2 Kgs 4:42-44 | Ps 145 | Eph 4:1-6 | Jn 6:1-15

From an early age, many of us are taught to be pragmatic people. We are taught that money is the only barrier to the toys, snacks, video games, and tablets we want. As we grow older, we begin to realize if our family was financially stable or not, often by comparing the kind of possessions that we have with the possessions of our friends’ families. In these moments, the power of money becomes engrained into our brain. Some of us were given opportunities to earn allowances by doing chores around the house. Others had the privilege of receiving a regular allowance from parents without any kind of chores, and plenty of us were expected to work hard around the house, and their compensation was simply, a roof over their heads! Every scenario here reinforces one central pillar of living in a capitalistic society: money decides everything.

In our gospel, Jesus and his disciples are surrounded by a large crowd of people. Many had heard of Jesus because of the signs and miracles he had been performing. After seeing this large crowd gather, Jesus asked Philip, “Where can we buy enough food for them to eat?” Philip answered saying, “Two hundred days’ wages worth of food would not be enough for each of them to have a little.” Listen carefully to Jesus’ question once more, “Where can we buy enough food for them to eat?” He doesn’t ask how they will be able to afford this meal but asks about where they need to go to buy food. Philip saw an enormous challenge in front of him and immediately responded with how much money it would take to feed the crowd. Philip saw the economic burden, not the need in front of him.

Now, it’s a little unfair to point a finger at Philip without also looking internally at ourselves. He was just trying to be practical, and it’s very unlikely that Jesus Christ in the flesh, someone who was well known for performing miracles, would be asking you or I where we will feed a crowd. And sometimes we are legitimately unable to afford helping others.

Sometimes what we possess isn’t material. If we think of our grandparents, on this first World Day for Grandparents and the Elderly, what they often bring to our families is precisely the gift of gratuitousness. Their way of loving and pampering their grandchildren (to the point of spoiling them) may seem exaggerated to us, but exaggeration is only the measure of love.

All of us, regardless of our financial standing, can work to change the way we at least look at people in need. We can look to see the human person in front of us as a child of God, rather than seeing dollar signs. We can focus on the impact of our charity, not the burden of being generous. Don’t be discouraged if this doesn’t come as easily as you think it should. Remember, we have been learning the power of money from our earliest memories of lemonade stands to our First Communion money.

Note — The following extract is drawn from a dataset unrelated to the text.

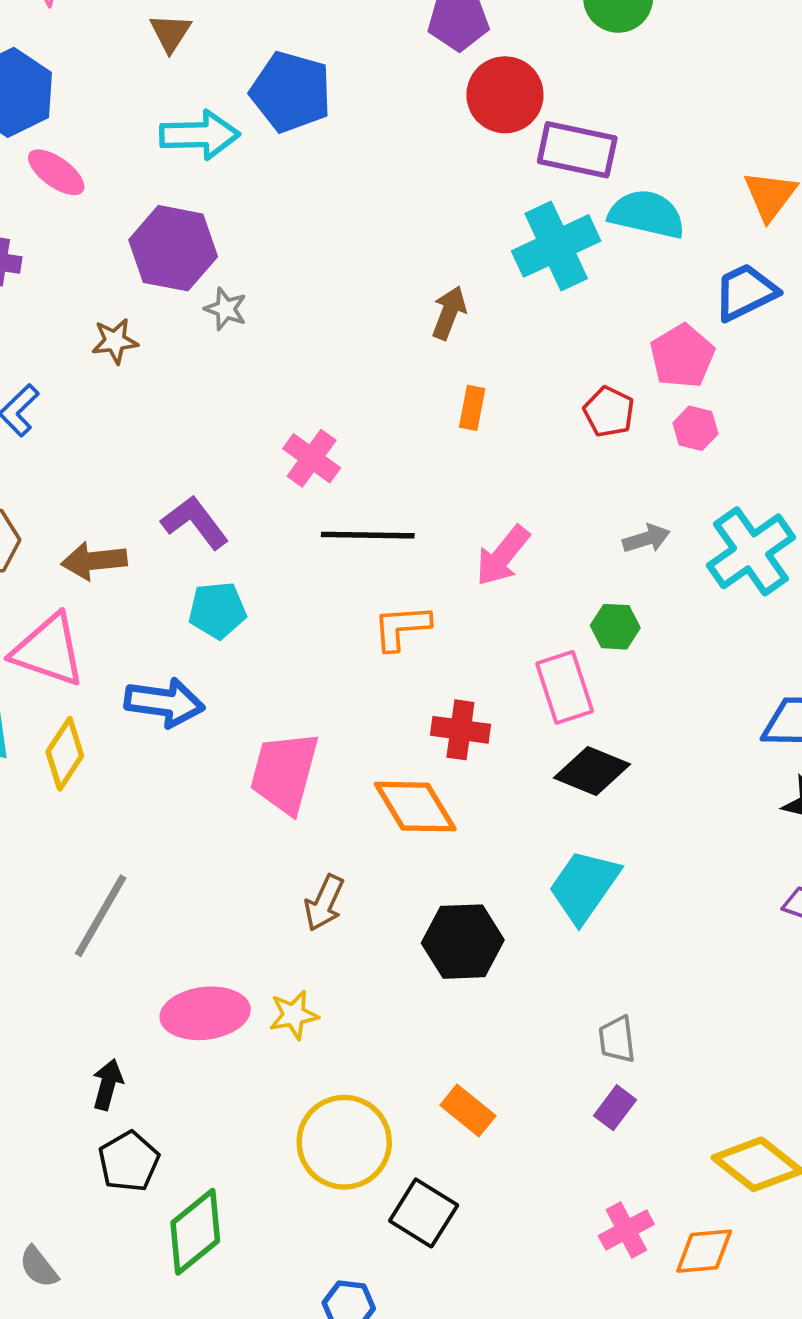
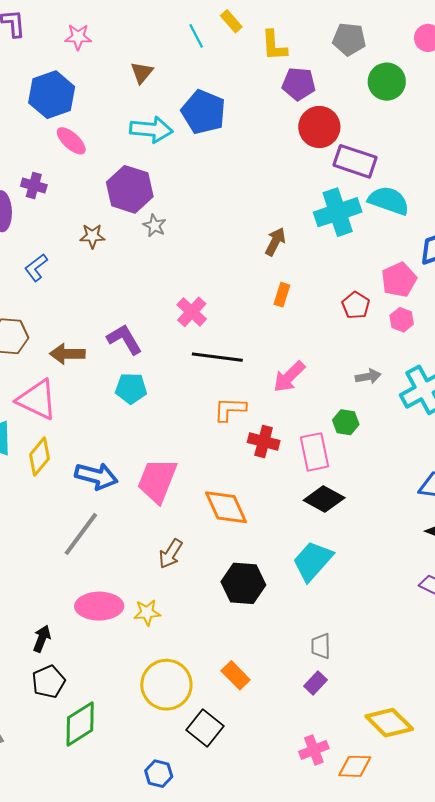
blue arrow: (164, 702) -> (96, 476), moved
red cross: (460, 730) -> (264, 442), moved
gray line: (101, 916) -> (81, 534), moved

At the heart of Jesus’ ministry to those in need, was his commitment to encountering people. Jesus did not simply wave his hand and make all things new. Instead, he listened with the ear of his heart to those who were on the margins of society. When we encounter those with different life experiences than us, we begin to see the “other” as one of us. Imagine the impact society would have if everyone took a single hour this week to evaluate their finances and allocated a portion to those in need. I know how generous this community already is, and how all parishes are presented with several opportunities throughout the year to contribute some of our treasure to the mission of the Church. We can’t give to everything, but we can all do something. When we encounter people and give generously of ourselves, we follow in the very footsteps of Jesus himself.

His life is the prime example of how a person ought to live a life of love. His miracles and sign are given at no cost to himself and no cost to the recipient. Money should never dictate one’s ability to live lovingly. Perhaps that’s one of the reasons God became man and chose to be the poor son of a carpenter. Jesus’ loving action in our gospel feeds all who are present, and there is still food in excess: there’s too much, there’s leftovers! This is the love that our God offers to each of us: an overabundance that we could never exhaust.

Come, Holy Spirit, transform our hearts so that we may see every human being as a child of God, worthy of love and compassion.